This article explains how judicial review shapes political relations between national and subnational governments in Brazil, Colombia, and Spain. The analysis centers on two core questions: how supreme courts become pivotal arbiters of vertical intergovernmental disputes, and how national and subnational politicians deploy judicial review to advance their own interests.

📌 What Was Compared

The study contrasts judicial review processes across three systems: federal Brazil, quasi‑federal Spain, and unitary Colombia.

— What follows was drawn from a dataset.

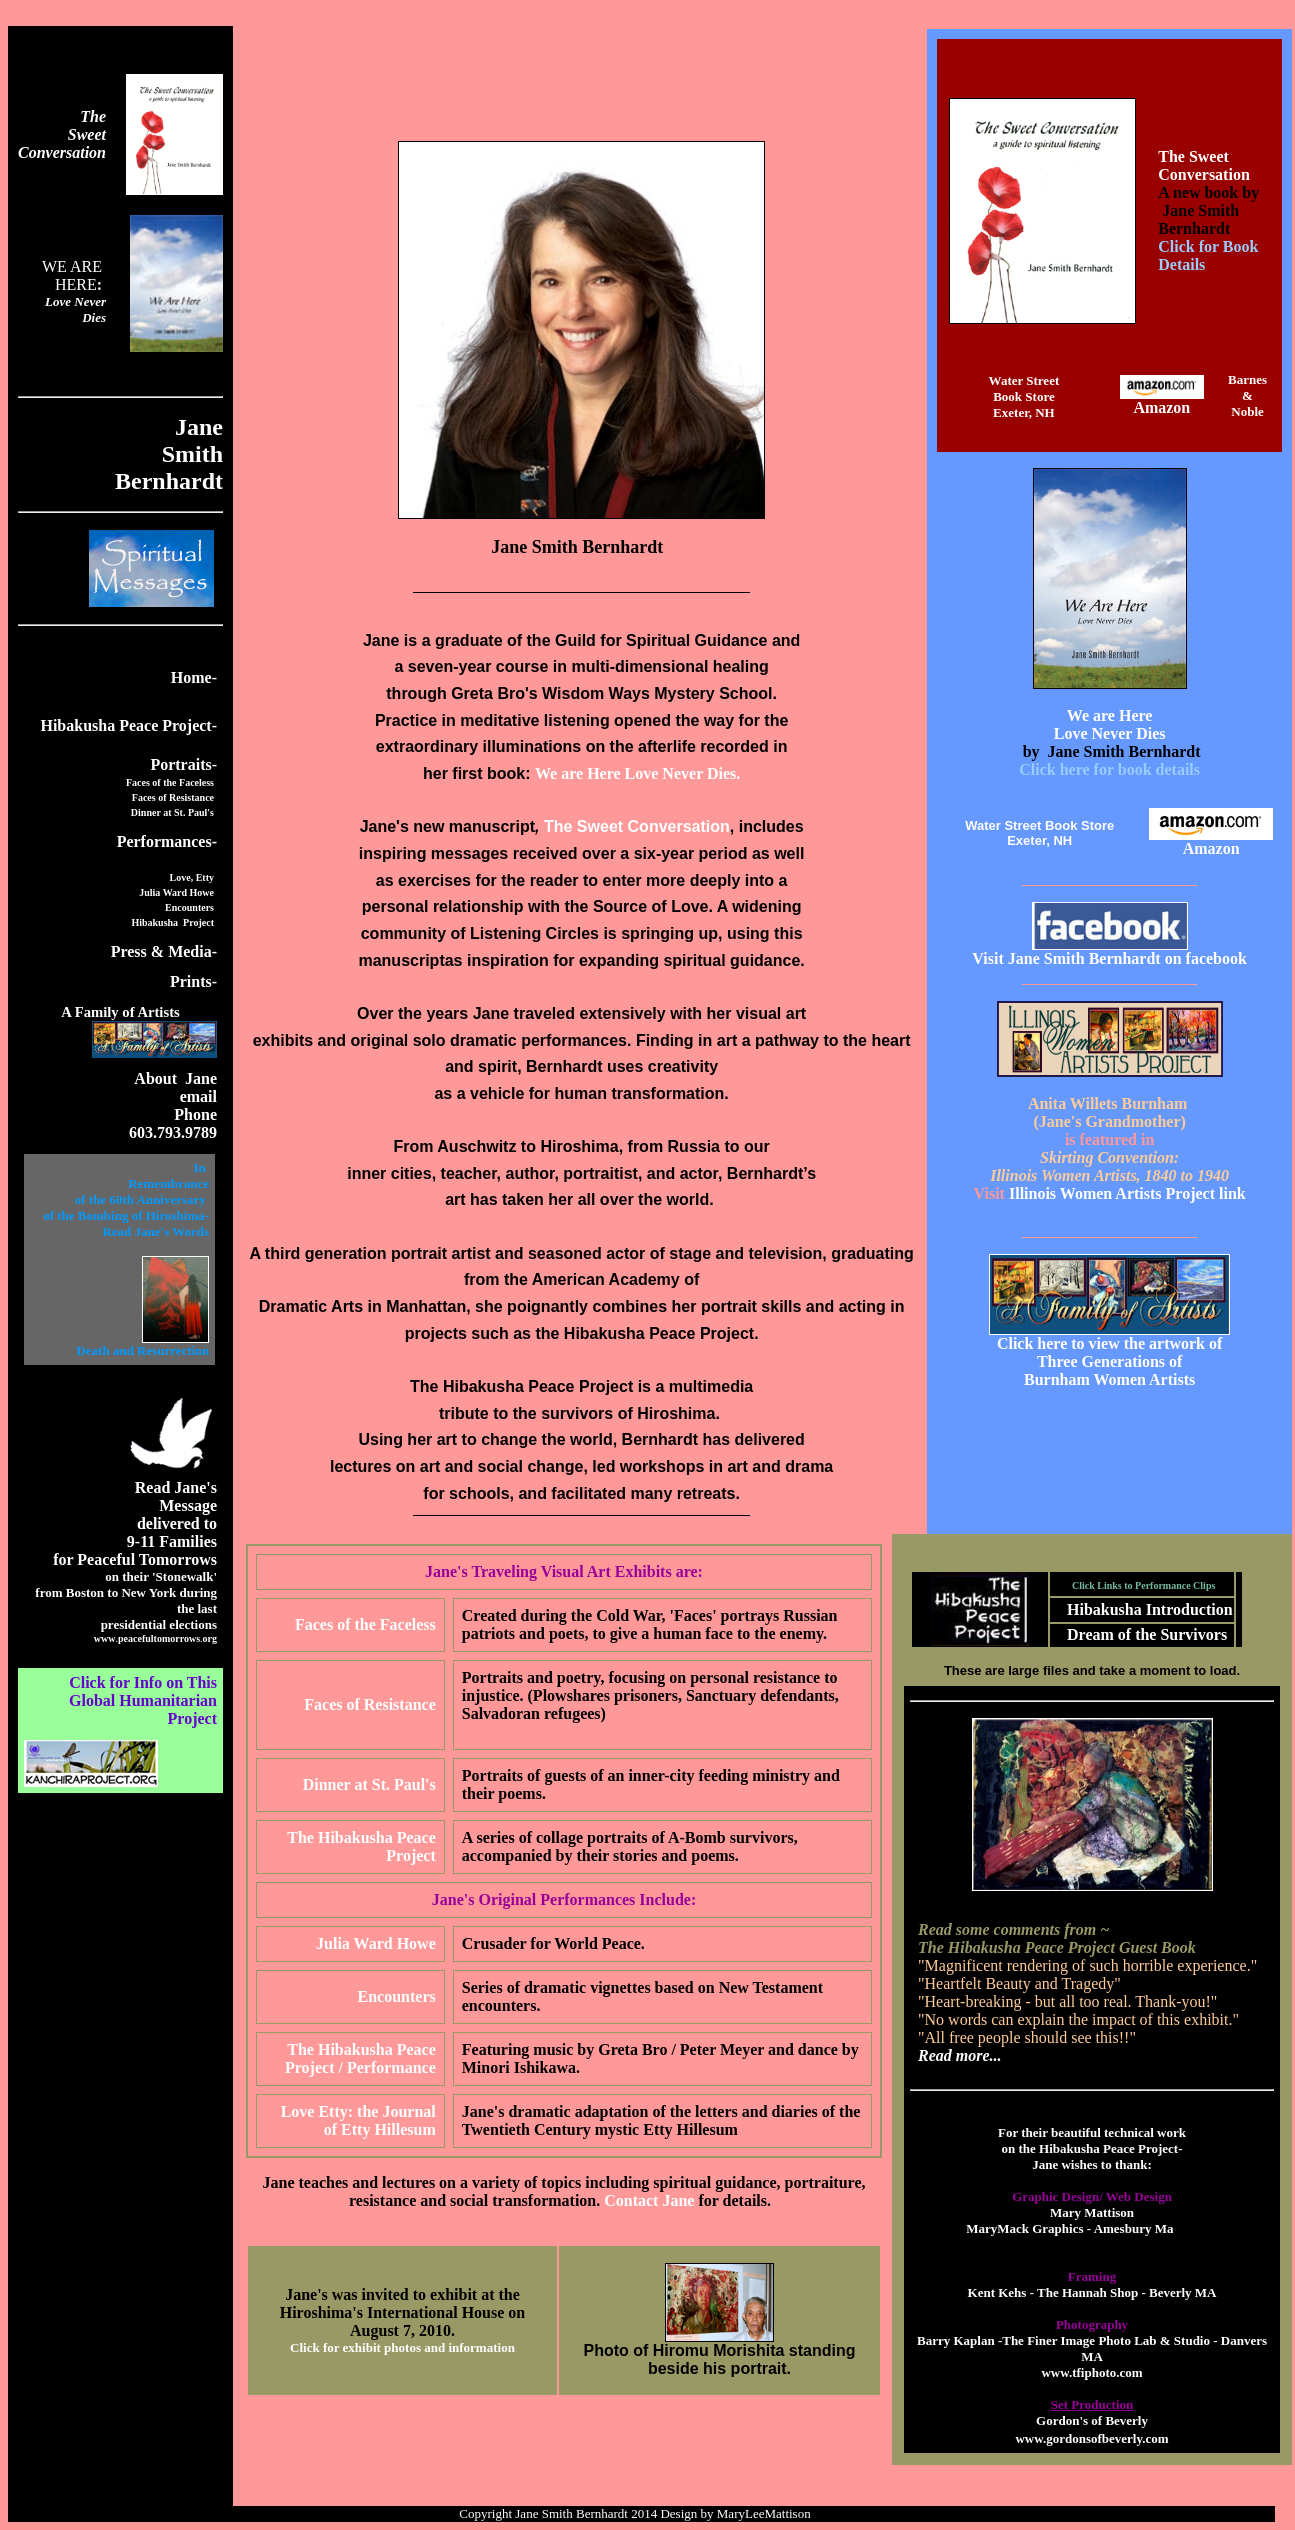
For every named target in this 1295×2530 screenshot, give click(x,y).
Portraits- (183, 764)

Comparison focuses on disputes that originate at the subnational level and on how courts intervene in those disputes.

🔎 How the Comparison Was Conducted

  • Accounts for differences in territorial organization and systems of government across the three cases.
  • Assesses patterns of judicial review that begin with subnational actors and then escalate to the supreme or constitutional courts.
  • Evaluates both institutional pathways (how courts become focal venues) and strategic behavior (how politicians use courts to pursue interests).

🔑 Key Findings

  • Supreme courts have established themselves as pivotal institutions for settling vertical intergovernmental disputes in all three country cases.
  • National and subnational politicians make strategic use of judicial review to enhance their own interests, using courts as venues to resolve or shift political contests.
  • The way courts affect interactions between national and subnational politicians varies by country: the territorial organization and system of government shape distinct patterns of the judicialization of territorial politics.

⚖️ Why It Matters

The findings show that courts are not merely legal referees but active political actors in territorial disputes. Understanding these different patterns of judicialization is essential for explaining how judicial institutions influence center–region relations and for anticipating how political actors will use judicial channels in diverse constitutional settings.